Visiting the historical and resilient Chapman's Mill (Beverley Mill)

Chapman's Mill, located in Northern Virginia, is a structure that dates back to the 18th century. Once a mill that was operational for over 200 years, today only the remnants of this former bustling business remain. 

While much of the property lays in ruins today, visitors can come see the remainder of the building and surrounding property and learn about the history associated with the mill. The mill is believed to be the tallest stone structure in the United States; a remarkable sight.


Chapman's Mill exterior

Origins of Chapman's Mill


This historic and resilient structure was built in 1742 by the father and son team of Jonathan and Nathaniel Chapman. In the 1850s, the family expanded Chapman's Mill after the Manassas Gap Railroad was completed. The business prospered and by 1858, the mill grew to seven stories, "making it a model of agricultural technology", according to ChapmansMill.org.  

Civil War arrives


Chapman's Mill was taken over by the Confederate Army in the time frame leading up to the First Battle of Manassas. The army used it as a meat curing warehouse and distribution center. After the battle was over, the Confederate Army burned the mill, not wanting to leave behind anything the Union Army could use. Later on, the Battle of Thoroughfare Gap would take place in the vicinity of the Mill, which is not too far from the Manassas Battlefield.


According to accounts, owner John Chapman sued the U.S. government for damages done to his property during the Civil War but lost the case and his business was unable to sustain.

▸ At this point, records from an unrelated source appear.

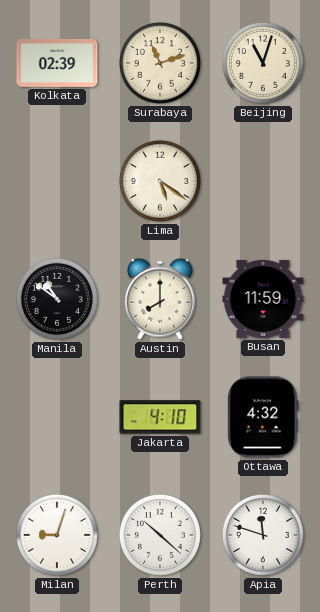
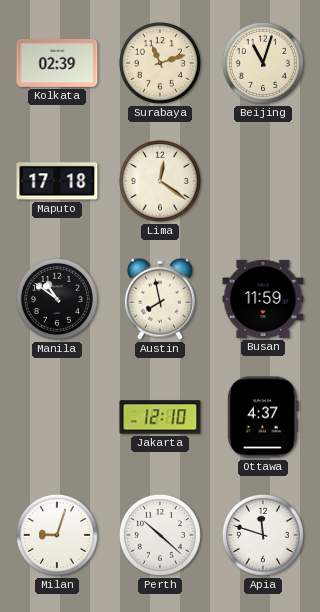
Maputo: none -> 17:18
Lima: 5:21 -> 12:21
Austin: 8:00 -> 7:58
Jakarta: 4:10 -> 12:10
Ottawa: 4:32 -> 4:37
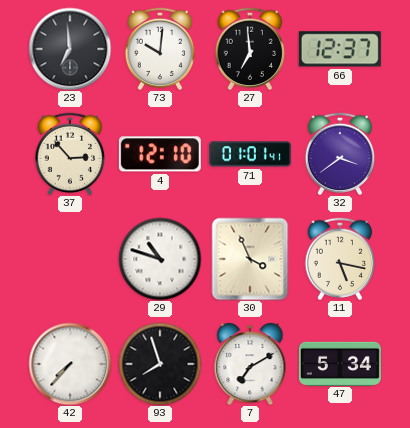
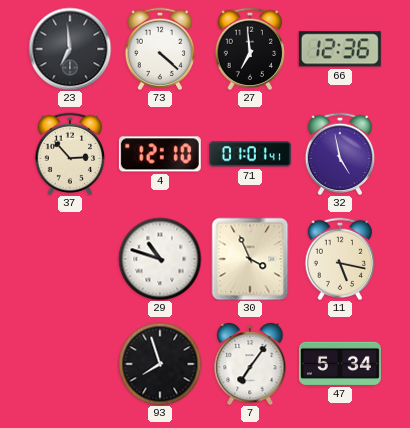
73: 10:01 -> 4:22
66: 12:37 -> 12:36
32: 3:39 -> 4:58
42: 7:37 -> none
7: 7:10 -> 7:06
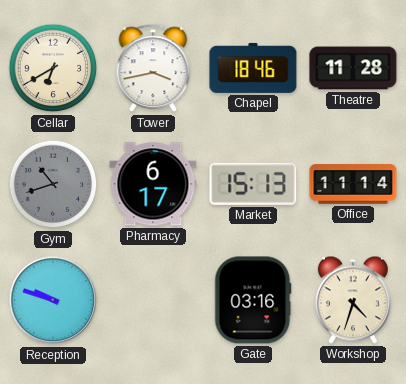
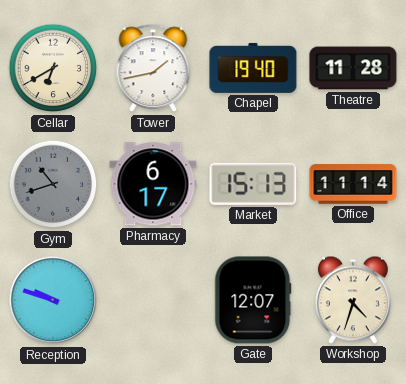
Tower: 3:43 -> 1:43
Chapel: 18:46 -> 19:40
Gate: 03:16 -> 12:07
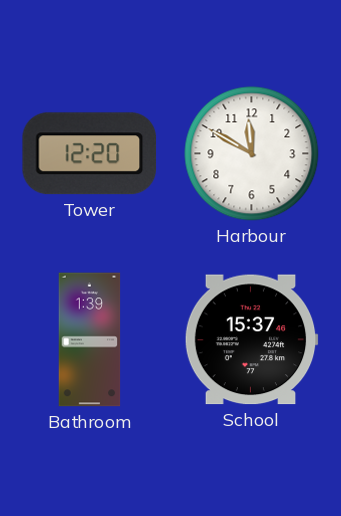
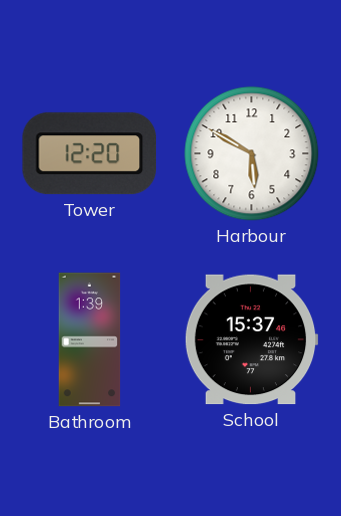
Harbour: 11:50 -> 5:50
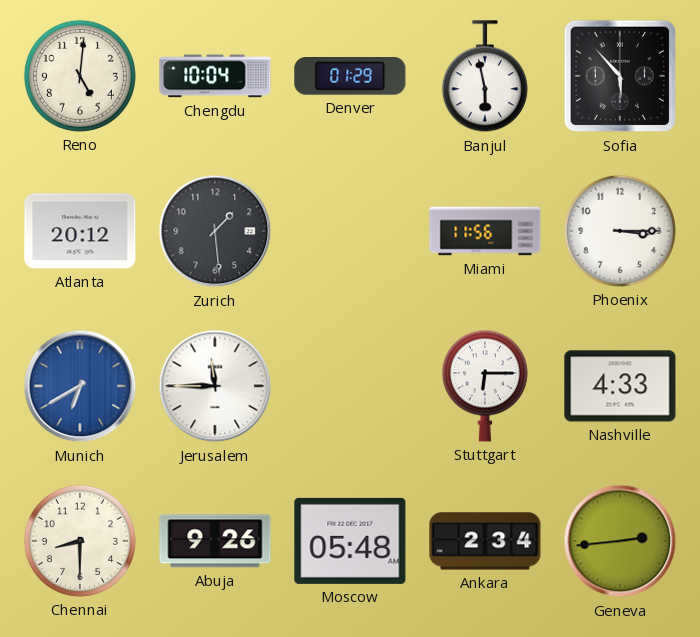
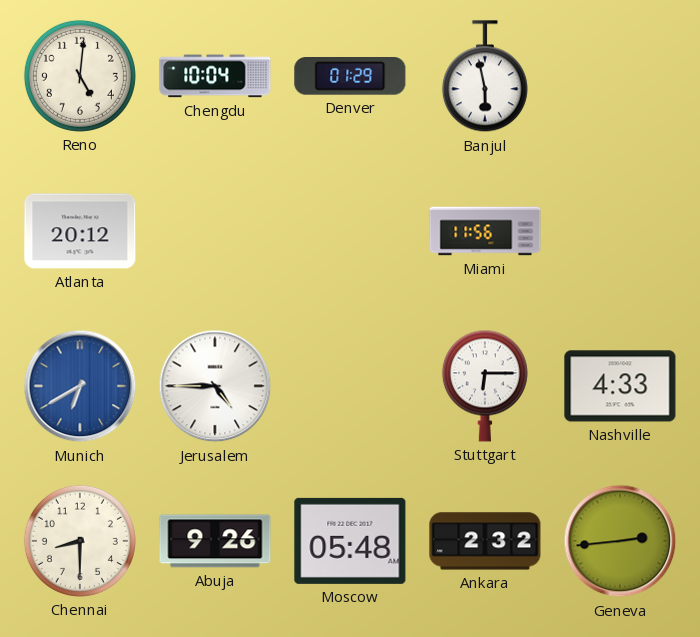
Sofia: 5:53 -> none
Zurich: 1:29 -> none
Phoenix: 3:15 -> none
Jerusalem: 11:45 -> 4:45
Ankara: 2:34 -> 2:32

A plaque on site states:
"Ruined economically, physically and emotionally by the mill's wartime destruction, Chapman suffered a mental breakdown in 1862."  
The marker said Chapman's family ended up committing him to an asylum and he died four years later.

The mill is revived and burned down again


By 1876, a family named Beverley had restored the mill and the business took on that family's name. Operations continued for many more decades into the mid-20th century.

The mill ceased doing business in 1951.


Earlier image of Chapman/Beverley Mill listed as 1937 (Credit: National Park Service)

Throughout the span of its 250-year history the mill saw seven wars: The French and Indian, the Revolutionary, the War of 1812, the Civil War, the Spanish-American War, and World War I and World War II, according to Chapman's Mill.org. The business had ground cornmeal and flour during all of them.

Since the business shuttered its doors for the last time, it had been preserved, but in 1998 a tragic fire once again destroyed the mill; the fire was said to be arson. The interior was destroyed, and today the structure stands, for the most part, hollow.
Fire at Chapman's Mill occurred in 1998
This historic mill fell victim to fire in 1998, here a charred beam rests on a wheel.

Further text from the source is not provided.